Alles Plastik

Plastik

Neulich, meine Damen und Herren, stand beim Einkaufen vor mir an der Kasse eine Dame, die nur Bioprodukte aufs Band legte. Und dann, nachdem sie bezahlt hatte, mutmasslich mit einer Biokarte –, packte sie ihre Einkäufe in ungefähr sieben Knisterplastiktüten von der Rolle. Weil sie offenbar zu knickrig war, einen Papiersack zu erstehen. Und diese Mistknisterplastiktüten sind aus unbegreiflichen Gründen gratis. Ich hasse die Dinger. Die sollten ein Vermögen kosten. Oder noch besser: gar nicht angeboten werden. Ich sehe immer sofort diesen Riesentütenstrudel vor mir, Sie wissen schon: The Great Pacific Garbage Patch (GPGP).

Anderntags sah ich die «Tonight Show» mit Jimmy Fallon, wo Pharrell Williams erklärte, dass er sich für Bionic Yarn engagiere. Was ist Bionic Yarn, werden Sie nun vielleicht fragen. Nun, das geht ungefähr so: Der Tütenstrudel wird zu Garn gespannt. Zum Glück haben wir Pharrell. Aber diese Knistersäcke gehören verboten. Verboten. Verboten.
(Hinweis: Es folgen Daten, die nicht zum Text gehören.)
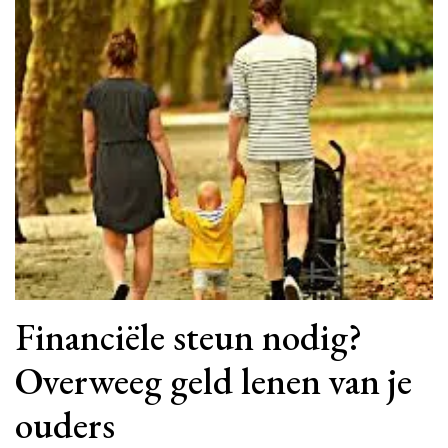
Financiële steun nodig?
Overweeg geld lenen van je
ouders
28 Kommentare zu «Alles Plastik»

  • Thomas Jobs sagt:

    Interessant ist es auch immer wieder, wie Leute in der Schweiz behaupten, dass ALLE unsere Säckchen im Abfall landen! Da frage ich mich immer wieder: wie kommen nach einem Hochwasser all diese Säckchen in die Gebüsche der Bäche und Flüsse? Zauberei? Wachsen sie da?
    Ich habe seit Jahren diese dauerhaften Säcke aus PET-Recycling. Beinahe unkaputtbar, wie Wolle in der Maschine waschbar und zig hundertfach benutzbar!
    Gemüsesäckchen? Nur bei Riebli, Bohnen & Co! Bei Blumenkohl, Broccholi & Co kommt es auf den Strunk!

  • H. Hoch sagt:

    Ich benötige ab und zu auch solche Tüten, da ich (vor allem über Mittag) meine Tasche Zuhause vergesse. Dann stopfe ich so viel Produkte in diese Tüte, dass sie mir meist auf dem Weg reisst.
    Auch schlimmer finde ich die unnötige Verpackung der Bio-Produkte. Warum packt Coop die Gurke noch in einen Schrumpfplastik?
    Den Kunden ein schlechtes Gewissen machen, wenn sie kein Bio kauft, aber selbst kein Deut auf Umweltschutz legen. Mich dünkt es, dass deren Hirn selbst in einem Schrumpfplastik steckt…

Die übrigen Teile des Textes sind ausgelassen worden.